In euro terms, the public sector invested 7.497 million and the business sector 9.752 million. By adding 640 new companies to the number of companies operating in R&D, a total of 11,828 companies were reached in 2021.
However, they stress from Cotec that, unlike before the crisis, a process of investment concentration was observed: “The business sector invested 20.4% more in 2021 than in 2008, but 3,221 companies did it less”. The Foundation confirms that SMEs are the most affected by the decline in innovation.

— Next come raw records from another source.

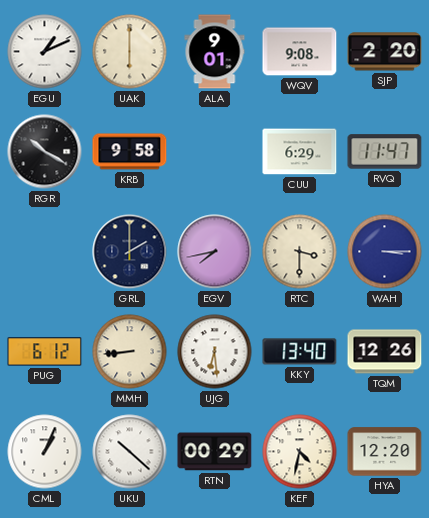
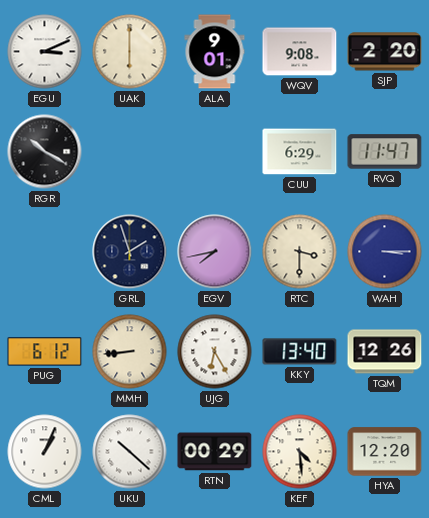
EGU: 1:11 -> 3:11
KRB: 9:58 -> none
GRL: 2:00 -> 1:57
UJG: 6:29 -> 6:25
KEF: 4:32 -> 4:29
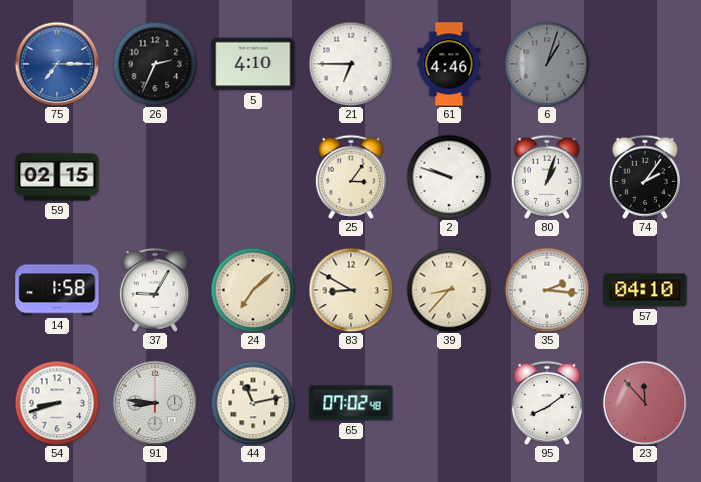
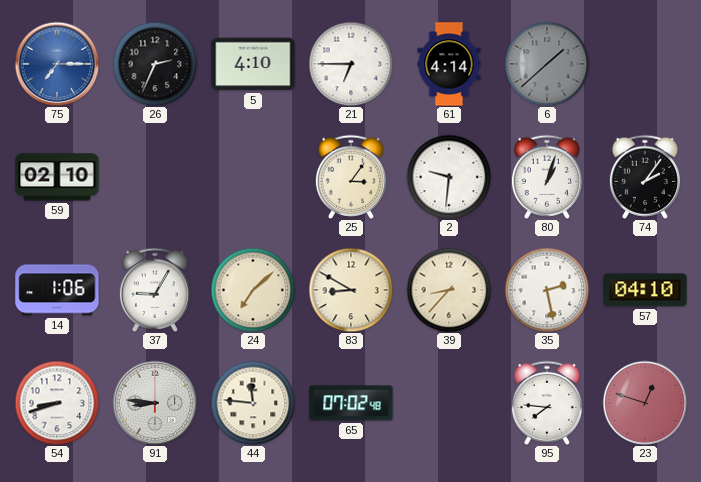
61: 4:46 -> 4:14
6: 1:03 -> 1:38
59: 02:15 -> 02:10
2: 9:48 -> 9:31
14: 1:58 -> 1:06
35: 2:16 -> 2:28
44: 11:13 -> 11:46
95: 8:09 -> 7:46
23: 11:53 -> 12:48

This contrasts with the 2.6% increase in the number of large firms engaged in R&D activities.
Recruitment also increases. The total number of people employed full-time in innovation and development-related activities is 249,647, 17,879 more than in 2020. The public sector added 5,890 personnel to the 132,375 people recruited in 2021, and the business sector added 11,989 to the 117,273 employees.
Equality is ensured in the public sector, where the male-female ratio is almost 50%. However, approximately 70% of the employees in the private sector are men and 31.2% are women.
Engine, aerospace and energy, major sectors of innovation
The Cotec report highlights that 13 of the 30 sectors for which statistics are collected have already exceeded their investment levels before the financial crisis. Experts highlight the motor vehicles sector, which has increased its commitment to innovation by 176%. aerospace construction (61%) and energy and water (61%). Among the other 17 sectors that have not yet recovered their investment, the decline in investments in leather and footwear (-70%), construction (-59%) and clothing (-58%) draws attention.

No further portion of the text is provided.